To be Reviewed By: 2 April 2022
Authors: Mario Ivanac
Status: Draft | Discussion | Active | Dropped | Superseded
Superseded by: N/A
Related: N/A
Problem
It has been observed, that in case server with full parallel gateway sender queue is restarted,
after it is up, it unqueues events much slower , than other members in the cluster.
Reason for this is current logic, to mark all events in queue as possible duplicate when secondary buckets are becoming primary (or bucket is recovered and becoming primary).
Due to this, events on receiving site are processed slower (checking each event, is it duplicate).
If we look at current logic, if link between sites is temporarily down, then exact number of events will be marked as possible duplicate for each server.
This number is multiplication of number of dispatcher threads (default 5) and batch size (default 100). So for default configuration this number is 500.
Additionally, duplicate events are also possible, while dispatching events, if sender is stopped, or server hosting sender is gracefully shutdown.
Anti-Goals
Solution will not cover Parallel Async Events.
Solution will not cover situation when server is ungracefully shutdown.
Solution
Implement logic, that for each dispatch thread, in case events are unsuccessfully dispatched, when marking them as possible duplicate, for same batch of events notify secondary bucket.
Also add logic for pending batches at moment of stopping sender, when marking them as possible duplicate, for same batch of events notify secondary bucket.
Also add new API prepareForStop(), which will be called prior to closing of cache, so notifications can be sent prior shutdown.
Remove current logic, to mark all events in bucket, when it becomes primary.
PR with proposed solution: https://github.com/apache/geode/pull/7323
Changes and Additions to Public Interfaces
Add prepareForStop() method in GatewaySender interface.
Performance Impact
No impacts.
Backwards Compatibility and Upgrade Path
No impacts.
Prior Art
What would be the alternatives to the proposed solution?
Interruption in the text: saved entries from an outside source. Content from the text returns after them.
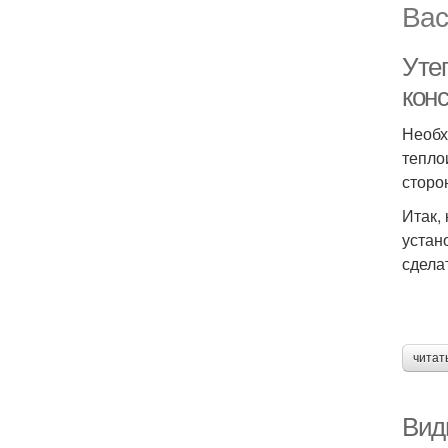
Вас
Уте
кон
Необх
тепло
сторо
Итак,
устан
сдела
читат
Вид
What would happen if we don’t solve the problem? Why should this proposal be preferred?
FAQ
Answers to questions you’ve commonly been asked after requesting comments for this proposal.
Errata
What are minor adjustments that had to be made to the proposal since it was approved?
4 Comments
Dan Smith
> This number is multiplication of number of dispatcher threads (default 5) and batch size (default 100). So for default configuration this number is 500.
Is this really true? For some reason I was under the impression that the gateway sender was streaming batches of data and receiving acks asnychronously. If that is the case the number of events that have been sent but not acknowledged could be much greater.
Mario Ivanac
For WAN, in case batch is unsuccessfully dispatched, we will retry with sending of the same batch until it is successful or gw sender is stopped. This is according to implementation in
Mario Ivanac
Currently this RFC only covers problem, when we have broken link between sites, and queue is filling. Problem is if any server is now restarted, that all events in buckets that become primary will be marked as possible duplicate (instead of 500 that was marked in restarted server).
Mario Ivanac
Updated solution